A year later, Olga received a terrible blow. Some mutual friends of theirs informed her that Ilya had gotten married. She wrote him a wrathful letter. She got a tender and repentant letter in reply: yes, he had gotten married, the flesh is weak, his marriage was virtually fictitious, he wasn’t actually living with his wife, since she lived in Paris. And she, Olga, must understand—here in America things were just not working out. He had to try to relocate to Europe. Marrying a Russian-French woman would give him that opportunity. It was the only way out.
Then there was a little throwback to the past/glimpse of the future: it was a temporary detour, unavoidable, their happiness still lay ahead of them … and a gentle reproach: you could have left Kostya there for a year, and we would have come back for him …

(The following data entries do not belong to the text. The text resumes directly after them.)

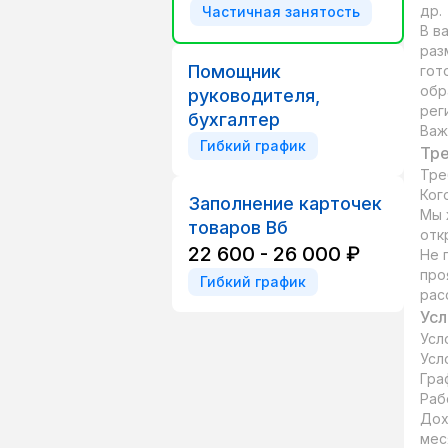
др.

Частичная занятость
В в
раз
Помощник
гот
обр
руководителя,
рег
бухгалтер
Важ
Гибкий график
Тре
Тре
Ког
Заполнение карточек
Мы 
товаров Вб
отк
22 600 - 26 000 ₽
Не 
про
Гибкий график
рас
Усл
Усл
Усл
Гра
Раб
Дох
мес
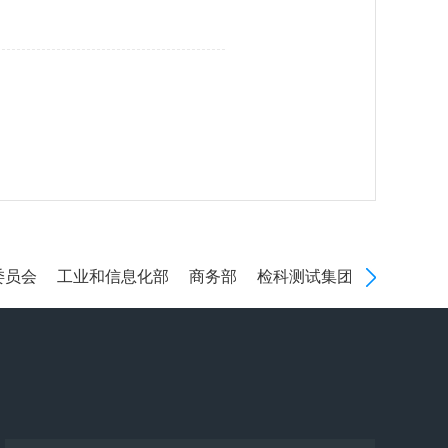
员会
工业和信息化部
商务部
检科测试集团
国务院国有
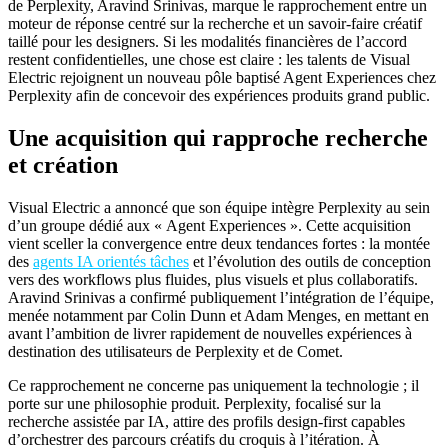
de Perplexity, Aravind Srinivas, marque le rapprochement entre un
moteur de réponse centré sur la recherche et un savoir-faire créatif
taillé pour les designers. Si les modalités financières de l’accord
restent confidentielles, une chose est claire : les talents de Visual
Electric rejoignent un nouveau pôle baptisé Agent Experiences chez
Perplexity afin de concevoir des expériences produits grand public.
Une acquisition qui rapproche recherche
et création
Visual Electric a annoncé que son équipe intègre Perplexity au sein
d’un groupe dédié aux « Agent Experiences ». Cette acquisition
vient sceller la convergence entre deux tendances fortes : la montée
des
agents IA orientés tâches
et l’évolution des outils de conception
vers des workflows plus fluides, plus visuels et plus collaboratifs.
Aravind Srinivas a confirmé publiquement l’intégration de l’équipe,
menée notamment par Colin Dunn et Adam Menges, en mettant en
avant l’ambition de livrer rapidement de nouvelles expériences à
destination des utilisateurs de Perplexity et de Comet.
Ce rapprochement ne concerne pas uniquement la technologie ; il
porte sur une philosophie produit. Perplexity, focalisé sur la
recherche assistée par IA, attire des profils design-first capables
d’orchestrer des parcours créatifs du croquis à l’itération. À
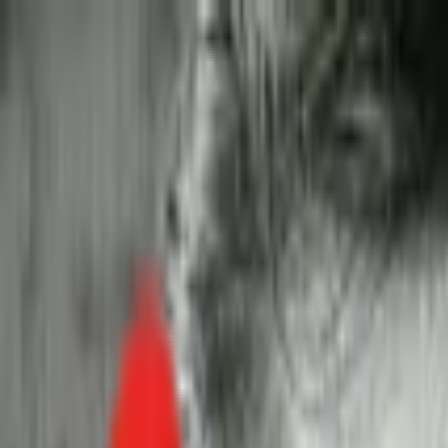
Toggle Menu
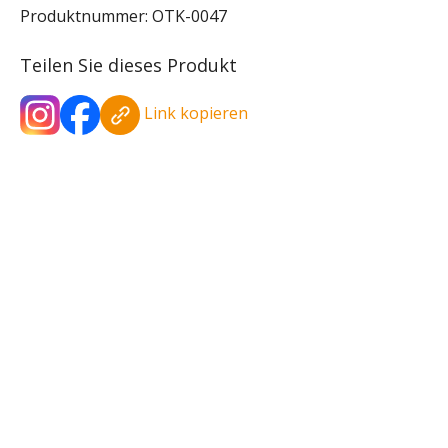
Produktnummer:
OTK-0047
Teilen Sie dieses Produkt
Link kopieren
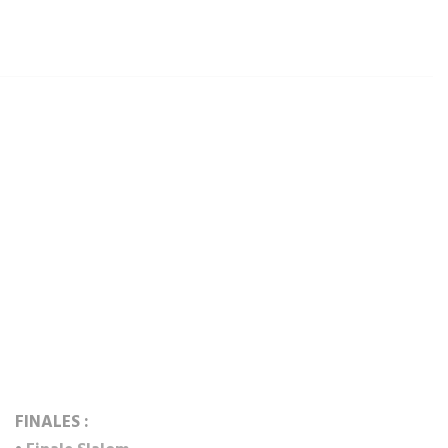
FINALES :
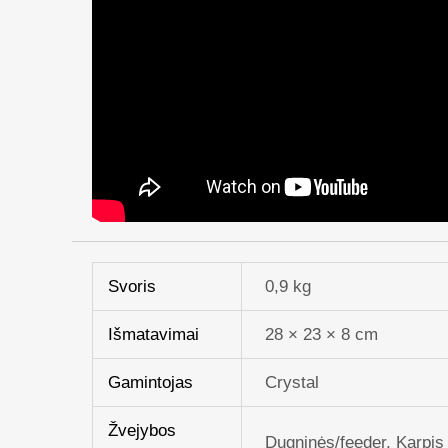
Svoris
0,9 kg
Išmatavimai
28 × 23 × 8 cm
Gamintojas
Crystal
Žvejybos
Dugninės/feeder, Karpis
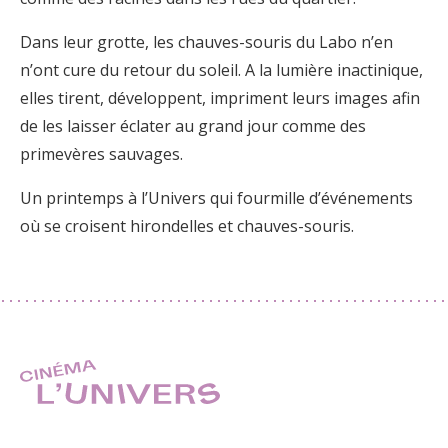
Dans leur grotte, les chauves-souris du Labo n’en
n’ont cure du retour du soleil. A la lumière inactinique,
elles tirent, développent, impriment leurs images afin
de les laisser éclater au grand jour comme des
primevères sauvages.
Un printemps à l’Univers qui fourmille d’événements
où se croisent hirondelles et chauves-souris.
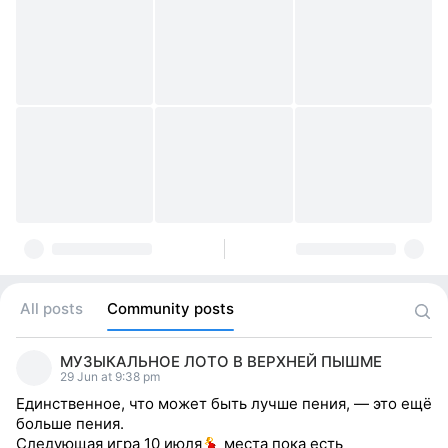
All posts
Community posts
МУЗЫКАЛЬНОЕ ЛОТО В ВЕРХНЕЙ ПЫШМЕ
29 Jun at 9:38 pm
Единственное, что может быть лучше пения, — это ещё
больше пения.
Следующая игра 10 июля
места пока есть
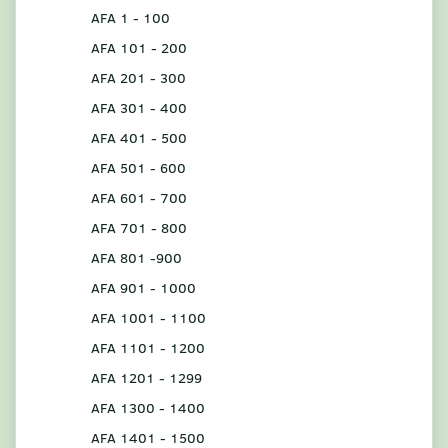
AFA 1 - 100
AFA 101 - 200
AFA 201 - 300
AFA 301 - 400
AFA 401 - 500
AFA 501 - 600
AFA 601 - 700
AFA 701 - 800
AFA 801 -900
AFA 901 - 1000
AFA 1001 - 1100
AFA 1101 - 1200
AFA 1201 - 1299
AFA 1300 - 1400
AFA 1401 - 1500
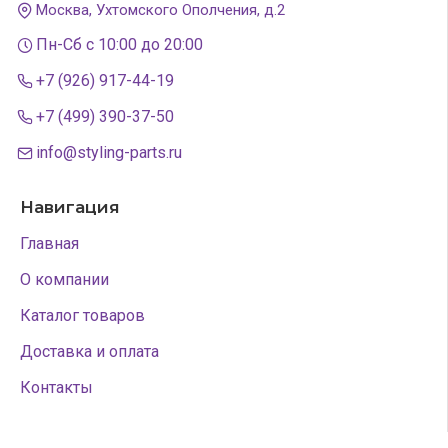
Москва, Ухтомского Ополчения, д.2
Пн-Сб с 10:00 до 20:00
+7 (926) 917-44-19
+7 (499) 390-37-50
info@styling-parts.ru
Навигация
Главная
О компании
Каталог товаров
Доставка и оплата
Контакты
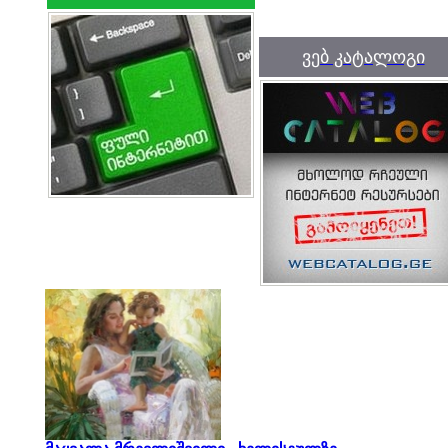
ვებ კატალოგი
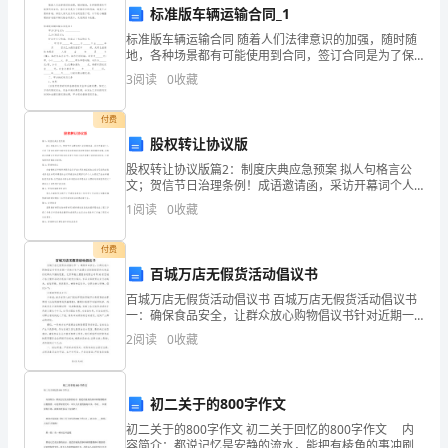
了
标准版车辆运输合同_1
让
标准版车辆运输合同 随着人们法律意识的加强，随时随
地，各种场景都有可能使用到合同，签订合同是为了保
父
障双方的利益，避免不必要的争端。相信大家又在为写
3
阅读
0
收藏
合同犯愁了吧，以下是小编整理的标准版车辆运输合同
母
二、1-3岁幼儿：制作手工艺品
付费
和
股权转让协议版
股权转让协议版篇2：制度庆典应急预案 拟人句格言公
孩
文；贺信节日治理条例！成语邀请函，采访开幕词个人
介绍了留言抗疫党支部完毕语自荐信我试卷贺词赔礼信
子
1
阅读
0
收藏
通揭发言稿，试卷班会的建议书劳动节报告好段责任
更
付费
百城万店无假货活动倡议书
紧
百城万店无假货活动倡议书 百城万店无假货活动倡议书
密
一：确保食品安全，让群众放心购物倡议书针对近期一
些地方生产流通企业制售假冒伪劣食品引起群众不满的
沟通和合作。
2
阅读
0
收藏
的
现象，北京翠微大厦股份有限公司等30家百城万店无
联
初二关于的800字作文
三、3-6岁学前儿童：户外活动
系
初二关于的800字作文 初二关于回忆的800字作文 内
容简介：都说记忆是安静的流水，能把有棱角的事冲刷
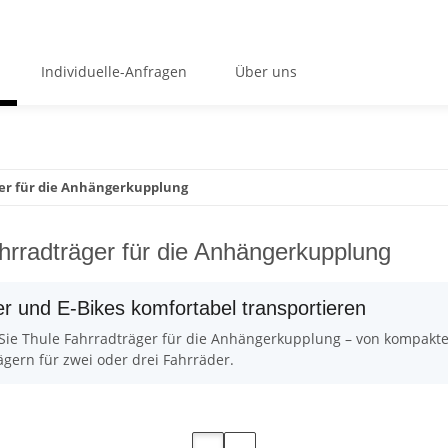
Individuelle-Anfragen
Über uns
er für die Anhängerkupplung
hrradträger für die Anhängerkupplung
r und E-Bikes komfortabel transportieren
Sie Thule Fahrradträger für die Anhängerkupplung – von kompakten
gern für zwei oder drei Fahrräder.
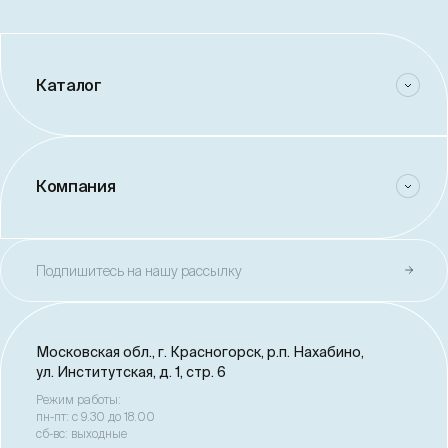
Каталог
Компания
Подпишитесь на нашу рассылку
Московская обл., г. Красногорск,
р.п. Нахабино,
ул. Институтская, д. 1, стр. 6
Режим работы:
пн-пт: с 9.30 до 18.00
сб-вс: выходные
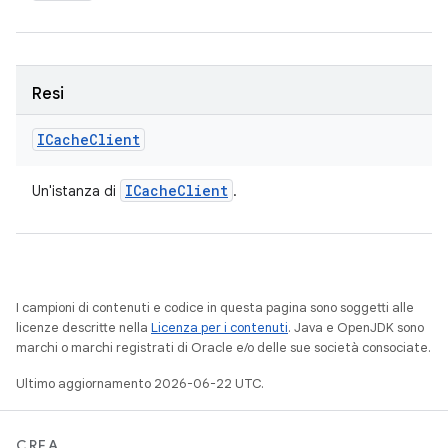
Resi
ICache
Client
ICache
Client
Un'istanza di
.
I campioni di contenuti e codice in questa pagina sono soggetti alle
licenze descritte nella
Licenza per i contenuti
. Java e OpenJDK sono
marchi o marchi registrati di Oracle e/o delle sue società consociate.
Ultimo aggiornamento 2026-06-22 UTC.
CREA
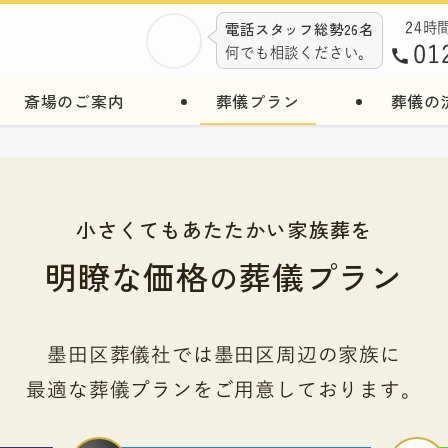
電話スタッフ総勢26名
24時
01
何でも相談ください。
斎場のご案内
葬儀プラン
葬儀の
小さくてもあたたかい家族葬を
明瞭な価格
葬儀プラン
の
墨田区葬儀社では墨田区周辺の家族に
最適な葬儀プランをご用意しております。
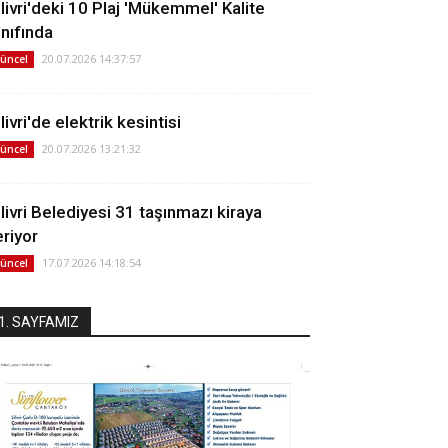
ilivri'deki 10 Plaj 'Mükemmel' Kalite
ınıfında
20.07.2026 14:37:57
üncel
livri'de elektrik kesintisi
20.07.2026 13:21:32
üncel
ilivri Belediyesi 31 taşınmazı kiraya
eriyor
17.07.2026 14:18:54
üncel
1. SAYFAMIZ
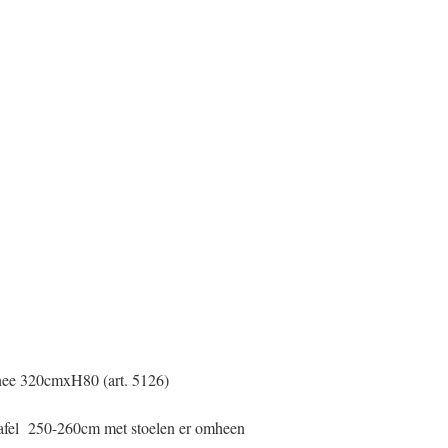
nee 320cmxH80 (art. 5126)
tafel 250-260cm met stoelen er omheen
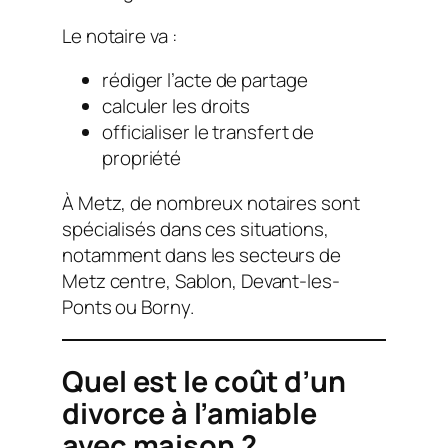
Le notaire va :
rédiger l’acte de partage
calculer les droits
officialiser le transfert de
propriété
À Metz, de nombreux notaires sont
spécialisés dans ces situations,
notamment dans les secteurs de
Metz centre, Sablon, Devant-les-
Ponts ou Borny.
Quel est le coût d’un
divorce à l’amiable
avec maison ?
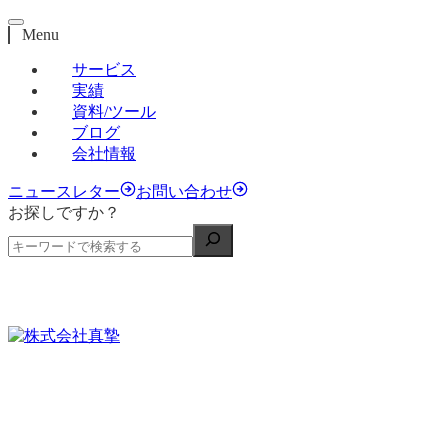
Menu
サービス
実績
資料/ツール
ブログ
会社情報
ニュースレター
お問い合わせ
お探しですか？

Olga was consumed with jealousy: Who was this woman, what kind of woman was she, where had she come from? She found out her name from her friends. She had been born in Kiev, had married a Frenchman, lived many years in France, and was then widowed. She was obviously no longer young. That was the only information she could dig up. Olga decided to go to Kiev, where they had mutual acquaintances galore. Truthful by nature, she nevertheless started lying to her Kiev friends right and left, and they told her everything she wanted to know. She even managed to wheedle a photograph of the newlyweds out of one of the bride’s more gullible friends. The photograph showed a plump, middle-aged woman, her fleshy hand resting brazenly on the shoulder of a smiling Ilya. It had been taken at the Paris City Hall. This hand became the primary piece of documentary evidence in the case against him.
Olga carried out a full investigation and uncovered a plethora of details and facts. She returned home, reeling from the heaps of contradictory information, but certain that Ilya had deceived her and that the marriage was in no way fictitious.
When she got back to Moscow, she ended up in the hospital again. More hemorrhaging. The doctors removed a large part of her stomach, a measure that was necessary to save her life. But the main culprit, the biggest ulcer, was the colored photograph of the newlyweds, wrapped up in a plastic bag and tucked away in her cosmetic case. The misdeeds of her ex-husband were all she could talk about. When she came out of the anesthesia, the first thing she said to her friend Tamara, who was sitting next to her and taking care of her, was:
“Did you see the flowers in the picture? That bouquet was huge, wasn’t it?”
The doctors had taken out a part of her stomach, but they couldn’t remove the bleeding wound of her heart.
Olga expected the whole world to take her side in the conflict. Really there was only one side to take: a divorced man had gone away and married someone else at the other end of the earth. The promises, oaths, and vows of eternal love didn’t add up to a side in the conflict at all; they were just words …
In the meantime, Olga’s son, Kostya, was preparing to deal her another blow. He had fallen in love with a girl he had met in college, and they were going to live together for all eternity. The most improbable, and perhaps banal, part of this whole story is that Kostya and Lena, his first and only love, are still living in the general’s Moscow apartment today, with their already grown children.